C++ Design Question (long)
John A. King
This may be a foolish question, but there might be some ideas out here I
haven't thought of...
Here's the situation:
Class definitions:
CDataItem
{
};
CMyDataItem:public CDataItem
{
};
CYourDataItem:public CDataItem
{
};
CDataHandler
{
public:
virtual void op(CDataItem &rItem);
};
CMyDataHandler:public CDataHandler
{
public:
void op(CMyDataItem &rItem);
};
CYourDataHandler:public CDataHandler
{
public:
void op(CYourDataItem &rItem);
};
CProcess
{
public:
BOOL proc(CMyDataItem &rItem);
BOOL proc(CYourDataItem &rItem);
};
Ok, here's what I'd like to do:
Implementations:
CMyDataHandler::op(CMyDataItem &rItem)
{
CDataHandler::op(&rItem);
}
CDataHandler::op(CDataItem &rItem)
{
CProcess procNew;
procNew.proc(rItem);
}
This doesn't work as written, because the CMyDataItem object is cast to a
CDataItem object when I pass it to the CDataHandler::op() call. Is there a
way around this without resorting to run-time checking? If I define the
CDataHandler::op() as a pure virtual, the code in each sub-class has the same
calling conventions, but different parameters, which presents a problem, in
that roughly the same code is in a dozen places.

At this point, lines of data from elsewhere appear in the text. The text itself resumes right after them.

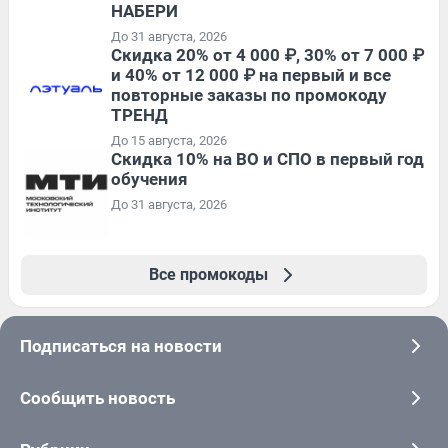
НАБЕРИ
До 31 августа, 2026
Скидка 20% от 4 000 ₽, 30% от 7 000 ₽
и 40% от 12 000 ₽ на первый и все
повторные заказы по промокоду
ТРЕНД
До 15 августа, 2026
Скидка 10% на ВО и СПО в первый год
обучения
До 31 августа, 2026
Все промокоды
Подписаться на новости
Сообщить новость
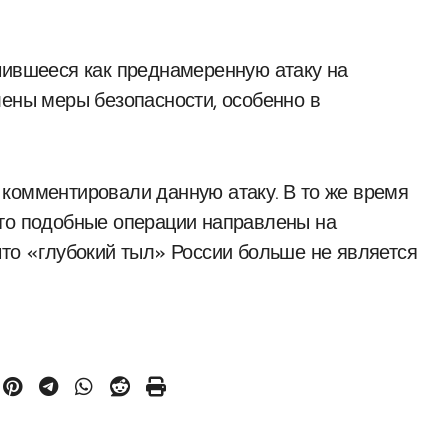
чившееся как преднамеренную атаку на
лены меры безопасности, особенно в
комментировали данную атаку. В то же время
что подобные операции направлены на
что «глубокий тыл» России больше не является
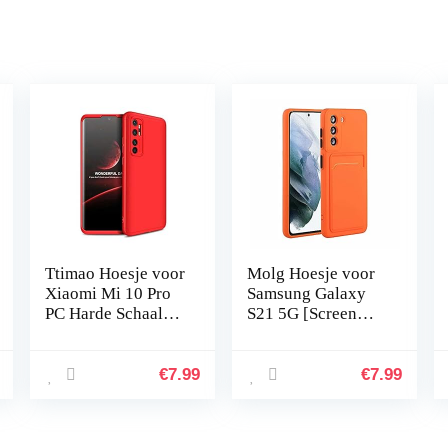
Ttimao Hoesje voor
Molg Hoesje voor
Xiaomi Mi 10 Pro
Samsung Galaxy
PC Harde Schaal
S21 5G [Screen
Beschermhoes
Protector]
+1*Screen
Ultradunne Zachte
Protector
TPU Siliconen
€
7.99
€
7.99
Ultradunne Shock
Shock Proof
Proof 360…
Bumperafdekking
…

Any ideas on getting around this problem would be appreciated.
Thanks,
John
Dhananjay Nene
How about the following
1. All the Handler op() s have the same signature
class *Handler{ //just used a wildcard for all your handler classes
..
virtual void op (CDataItem& rItem);
..
};
2. Declare a class which will implicitly do all the downcasting for you
class DataVisitor
{
public :
virtual Void Visit(CMyDataItem& rItem) { _myPtr = &rItem;}
virtual Void Visit(CYourDataItem& rItem) { _yourPtr = &rItem;}
void getPointer(CMyDataItem*& myPtr) { myPtr = _myPtr; }
void getPointer(CYourDataItem*& myPtr) { yourPtr = _yourPtr; }
private :
CMyDataItem* _myPtr; // initialise to 0 in the constructor
CYourDataItem* _yourPtr;// initialise to 0 in the constructor
};
3. Add the following methods to your DataItem classes
e.g. for the CMyDataItem class
void CMyDataItem::Visit(DataVisitor& dv)
{
dv.Visit(*this);
}
CMyDataItem* CMyDataItem::downcast(CDataItem& rItem) // this is a STATIC operation
{
CMyDataItem* rItemPtr;
DataVisitor dv;
rItem.Visit(dv);
dv.getPointer(rItemPtr);
return rItemPtr;
}
4. Your Handlers could now do the downcasting
CMyDataHandler::op(CDataItem& rItem)
{
CProcess procNew;
CMyDataItem* myPtr = CMyDataItem::downcast(rItem);
if ( myPtr )
{
procNew.proc(*myPtr);
}
}
This solution (as is obvious) is based on the Visitor pattern. It is also very similar to and based upon
a solution that Robert Martin posted on the net some time back (had something to do with Fruit and Apples)
The overhead that you will need to incur is that whenever you do add/remove new types of DataItems (e.g.
CTheirDataItem) you will need to add/remove
1. Pointer Attribute in the DataVisitor class i.e. CTheirDataItem* _theirPtr;
2. Visit operation in the DataVisitor class i.e. DataVisitor::Visit(CTheirDataItem&)
3. getPointer operation in the DataVisitor class i.e. DataVisitor::getPointer(CTheirDataItem*&)
Also each such data item will need to have two operations defined for it
i.e.
CTheirDataItem::downcast() and CTheirDataItem::Visit()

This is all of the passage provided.